Give again, word for word, each line below starting at the one that contains "VOL 40, ISSUE NOVEMBER_DECEMBER 2025" and ending at the one that contains "Attribution Notice".

─── Data for review ───

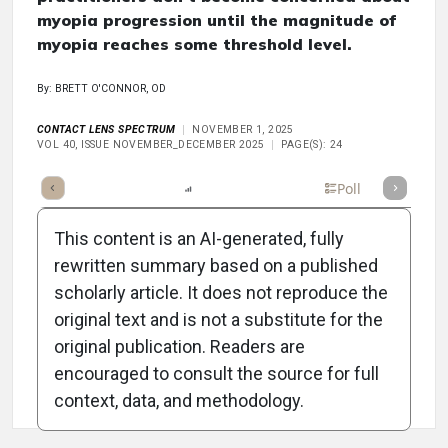
myopia progression until the magnitude of
myopia reaches some threshold level.
By: BRETT O'CONNOR, OD
CONTACT LENS SPECTRUM
NOVEMBER 1, 2025
VOL 40, ISSUE NOVEMBER_DECEMBER 2025
PAGE(S): 24
mary
Takeaways
Listen
Report
Scorecard
Poll
This content is an AI-generated, fully
rewritten summary based on a published
scholarly article. It does not reproduce the
original text and is not a substitute for the
Attribution Notice
original publication. Readers are
encouraged to consult the source for full
context, data, and methodology.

───

→ Task answer
VOL 40, ISSUE NOVEMBER_DECEMBER 2025
PAGE(S): 24
mary
Takeaways
Listen
Report
Scorecard
Poll
This content is an AI-generated, fully
rewritten summary based on a published
scholarly article. It does not reproduce the
original text and is not a substitute for the
Attribution Notice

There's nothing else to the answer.